INPUT DATA START

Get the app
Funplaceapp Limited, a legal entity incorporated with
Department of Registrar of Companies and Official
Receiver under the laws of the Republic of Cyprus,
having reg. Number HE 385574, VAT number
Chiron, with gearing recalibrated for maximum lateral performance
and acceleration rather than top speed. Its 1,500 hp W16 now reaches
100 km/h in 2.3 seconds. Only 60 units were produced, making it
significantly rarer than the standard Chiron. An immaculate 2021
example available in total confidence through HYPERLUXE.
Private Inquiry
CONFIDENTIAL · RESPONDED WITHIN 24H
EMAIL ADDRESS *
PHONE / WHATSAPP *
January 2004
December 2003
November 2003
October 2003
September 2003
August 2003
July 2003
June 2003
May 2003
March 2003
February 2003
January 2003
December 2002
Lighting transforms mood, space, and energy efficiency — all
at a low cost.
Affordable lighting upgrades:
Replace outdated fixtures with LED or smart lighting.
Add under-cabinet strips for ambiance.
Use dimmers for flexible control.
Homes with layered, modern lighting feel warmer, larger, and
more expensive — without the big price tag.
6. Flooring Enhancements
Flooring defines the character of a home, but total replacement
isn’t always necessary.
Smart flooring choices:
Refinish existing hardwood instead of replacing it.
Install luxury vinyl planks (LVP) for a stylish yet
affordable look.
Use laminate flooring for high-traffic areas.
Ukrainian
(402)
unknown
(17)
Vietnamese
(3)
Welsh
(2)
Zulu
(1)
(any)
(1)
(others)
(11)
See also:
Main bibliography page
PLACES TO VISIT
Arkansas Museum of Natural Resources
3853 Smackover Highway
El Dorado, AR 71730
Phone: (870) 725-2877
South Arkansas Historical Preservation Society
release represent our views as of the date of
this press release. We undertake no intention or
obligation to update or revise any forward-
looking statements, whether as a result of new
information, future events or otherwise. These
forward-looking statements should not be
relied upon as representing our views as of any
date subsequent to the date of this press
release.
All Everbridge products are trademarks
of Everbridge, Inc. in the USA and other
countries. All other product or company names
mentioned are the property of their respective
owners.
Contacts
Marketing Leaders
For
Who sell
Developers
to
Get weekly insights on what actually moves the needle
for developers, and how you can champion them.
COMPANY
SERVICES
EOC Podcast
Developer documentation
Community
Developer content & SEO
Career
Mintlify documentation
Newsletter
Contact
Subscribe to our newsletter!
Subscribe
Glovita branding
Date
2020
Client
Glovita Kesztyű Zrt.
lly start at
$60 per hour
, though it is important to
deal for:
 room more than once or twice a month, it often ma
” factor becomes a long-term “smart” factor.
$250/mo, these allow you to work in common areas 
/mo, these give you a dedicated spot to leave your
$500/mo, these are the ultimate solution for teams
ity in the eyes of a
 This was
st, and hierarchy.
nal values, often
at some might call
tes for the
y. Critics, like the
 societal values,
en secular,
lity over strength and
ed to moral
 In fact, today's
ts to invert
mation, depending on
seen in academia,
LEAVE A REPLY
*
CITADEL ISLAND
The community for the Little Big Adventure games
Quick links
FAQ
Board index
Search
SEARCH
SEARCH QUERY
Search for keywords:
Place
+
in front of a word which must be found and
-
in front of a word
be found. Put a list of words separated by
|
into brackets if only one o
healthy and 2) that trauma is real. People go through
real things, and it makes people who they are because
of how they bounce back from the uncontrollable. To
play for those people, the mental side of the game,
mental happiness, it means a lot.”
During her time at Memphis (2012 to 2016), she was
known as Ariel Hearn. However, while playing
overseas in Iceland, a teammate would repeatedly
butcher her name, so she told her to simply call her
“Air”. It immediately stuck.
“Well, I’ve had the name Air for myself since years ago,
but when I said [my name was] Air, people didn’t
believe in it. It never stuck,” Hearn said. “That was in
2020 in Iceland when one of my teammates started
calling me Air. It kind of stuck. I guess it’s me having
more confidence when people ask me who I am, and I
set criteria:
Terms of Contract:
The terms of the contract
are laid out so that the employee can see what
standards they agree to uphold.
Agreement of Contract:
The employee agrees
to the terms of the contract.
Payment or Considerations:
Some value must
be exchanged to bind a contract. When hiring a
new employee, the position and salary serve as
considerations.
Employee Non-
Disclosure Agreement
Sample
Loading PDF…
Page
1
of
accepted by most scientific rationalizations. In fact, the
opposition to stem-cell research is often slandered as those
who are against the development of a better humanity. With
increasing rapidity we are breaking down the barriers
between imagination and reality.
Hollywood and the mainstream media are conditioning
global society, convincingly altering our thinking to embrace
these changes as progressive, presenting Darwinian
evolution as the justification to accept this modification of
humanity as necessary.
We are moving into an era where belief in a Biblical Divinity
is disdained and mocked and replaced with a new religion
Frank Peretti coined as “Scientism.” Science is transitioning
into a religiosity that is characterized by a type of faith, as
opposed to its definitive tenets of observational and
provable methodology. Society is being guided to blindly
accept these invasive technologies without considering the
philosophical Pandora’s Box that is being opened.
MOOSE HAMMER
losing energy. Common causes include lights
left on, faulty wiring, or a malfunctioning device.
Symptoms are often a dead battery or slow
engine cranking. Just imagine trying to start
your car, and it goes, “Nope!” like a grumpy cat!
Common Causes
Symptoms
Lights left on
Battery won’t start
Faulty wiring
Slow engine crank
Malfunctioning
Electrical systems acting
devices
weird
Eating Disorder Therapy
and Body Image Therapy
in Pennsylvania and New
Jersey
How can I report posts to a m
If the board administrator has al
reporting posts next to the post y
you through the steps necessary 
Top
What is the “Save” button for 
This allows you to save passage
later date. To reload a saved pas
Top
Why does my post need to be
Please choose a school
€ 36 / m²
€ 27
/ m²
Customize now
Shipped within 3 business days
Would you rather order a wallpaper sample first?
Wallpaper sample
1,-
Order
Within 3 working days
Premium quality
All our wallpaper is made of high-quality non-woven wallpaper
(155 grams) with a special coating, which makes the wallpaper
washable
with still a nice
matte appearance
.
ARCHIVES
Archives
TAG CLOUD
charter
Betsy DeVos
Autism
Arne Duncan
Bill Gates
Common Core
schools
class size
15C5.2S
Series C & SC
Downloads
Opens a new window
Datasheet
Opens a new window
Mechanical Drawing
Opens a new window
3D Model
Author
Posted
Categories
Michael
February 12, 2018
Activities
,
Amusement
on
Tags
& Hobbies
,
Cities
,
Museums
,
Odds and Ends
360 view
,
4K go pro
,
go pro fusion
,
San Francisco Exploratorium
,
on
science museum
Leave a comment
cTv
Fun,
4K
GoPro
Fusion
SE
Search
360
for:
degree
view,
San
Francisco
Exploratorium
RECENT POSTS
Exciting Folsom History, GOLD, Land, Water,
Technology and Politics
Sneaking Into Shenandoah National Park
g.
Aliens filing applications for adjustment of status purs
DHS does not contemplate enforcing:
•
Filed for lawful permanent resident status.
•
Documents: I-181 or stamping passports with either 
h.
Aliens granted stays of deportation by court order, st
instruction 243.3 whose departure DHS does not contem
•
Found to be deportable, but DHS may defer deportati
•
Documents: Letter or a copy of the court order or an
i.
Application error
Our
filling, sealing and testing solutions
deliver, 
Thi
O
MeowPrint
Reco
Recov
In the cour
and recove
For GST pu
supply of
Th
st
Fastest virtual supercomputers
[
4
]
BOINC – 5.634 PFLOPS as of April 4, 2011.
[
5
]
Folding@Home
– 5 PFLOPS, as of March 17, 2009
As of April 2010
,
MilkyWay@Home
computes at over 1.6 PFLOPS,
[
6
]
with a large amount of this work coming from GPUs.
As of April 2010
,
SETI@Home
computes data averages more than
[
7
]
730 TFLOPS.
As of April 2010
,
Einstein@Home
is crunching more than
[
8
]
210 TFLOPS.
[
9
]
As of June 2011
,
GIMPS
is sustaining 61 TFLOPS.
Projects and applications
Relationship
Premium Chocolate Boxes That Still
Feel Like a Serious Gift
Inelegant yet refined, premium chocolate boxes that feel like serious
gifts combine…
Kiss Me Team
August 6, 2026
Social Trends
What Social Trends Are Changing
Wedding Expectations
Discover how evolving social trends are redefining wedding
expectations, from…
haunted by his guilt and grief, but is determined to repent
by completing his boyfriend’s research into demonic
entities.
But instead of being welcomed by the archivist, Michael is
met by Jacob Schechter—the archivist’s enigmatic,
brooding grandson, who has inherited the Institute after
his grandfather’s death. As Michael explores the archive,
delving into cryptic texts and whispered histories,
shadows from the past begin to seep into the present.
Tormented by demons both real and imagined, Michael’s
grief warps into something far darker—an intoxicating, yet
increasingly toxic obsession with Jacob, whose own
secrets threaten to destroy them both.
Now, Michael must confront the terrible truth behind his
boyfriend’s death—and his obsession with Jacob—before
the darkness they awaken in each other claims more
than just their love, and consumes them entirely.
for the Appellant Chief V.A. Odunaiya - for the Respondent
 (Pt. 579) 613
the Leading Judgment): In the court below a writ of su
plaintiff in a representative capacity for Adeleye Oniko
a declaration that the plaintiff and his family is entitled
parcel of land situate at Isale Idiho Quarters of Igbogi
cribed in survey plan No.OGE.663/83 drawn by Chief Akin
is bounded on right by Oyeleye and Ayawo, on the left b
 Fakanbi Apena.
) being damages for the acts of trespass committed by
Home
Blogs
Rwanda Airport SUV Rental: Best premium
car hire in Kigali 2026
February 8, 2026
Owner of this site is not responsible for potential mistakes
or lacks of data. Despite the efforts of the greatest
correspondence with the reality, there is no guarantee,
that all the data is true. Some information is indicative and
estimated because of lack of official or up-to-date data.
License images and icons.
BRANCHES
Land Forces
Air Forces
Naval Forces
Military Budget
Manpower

INPUT DATA END

▶ [EXERCISE] Using the records above, set down exactly the lines from the one with "st, and hierarchy." through the one with "The employee agrees", inclusive, and nothing more.

▶ [RESPONSE TO THIS TASK]
st, and hierarchy.
nal values, often
at some might call
tes for the
y. Critics, like the
 societal values,
en secular,
lity over strength and
ed to moral
 In fact, today's
ts to invert
mation, depending on
seen in academia,
LEAVE A REPLY
*
CITADEL ISLAND
The community for the Little Big Adventure games
Quick links
FAQ
Board index
Search
SEARCH
SEARCH QUERY
Search for keywords:
Place
+
in front of a word which must be found and
-
in front of a word
be found. Put a list of words separated by
|
into brackets if only one o
healthy and 2) that trauma is real. People go through
real things, and it makes people who they are because
of how they bounce back from the uncontrollable. To
play for those people, the mental side of the game,
mental happiness, it means a lot.”
During her time at Memphis (2012 to 2016), she was
known as Ariel Hearn. However, while playing
overseas in Iceland, a teammate would repeatedly
butcher her name, so she told her to simply call her
“Air”. It immediately stuck.
“Well, I’ve had the name Air for myself since years ago,
but when I said [my name was] Air, people didn’t
believe in it. It never stuck,” Hearn said. “That was in
2020 in Iceland when one of my teammates started
calling me Air. It kind of stuck. I guess it’s me having
more confidence when people ask me who I am, and I
set criteria:
Terms of Contract:
The terms of the contract
are laid out so that the employee can see what
standards they agree to uphold.
Agreement of Contract:
The employee agrees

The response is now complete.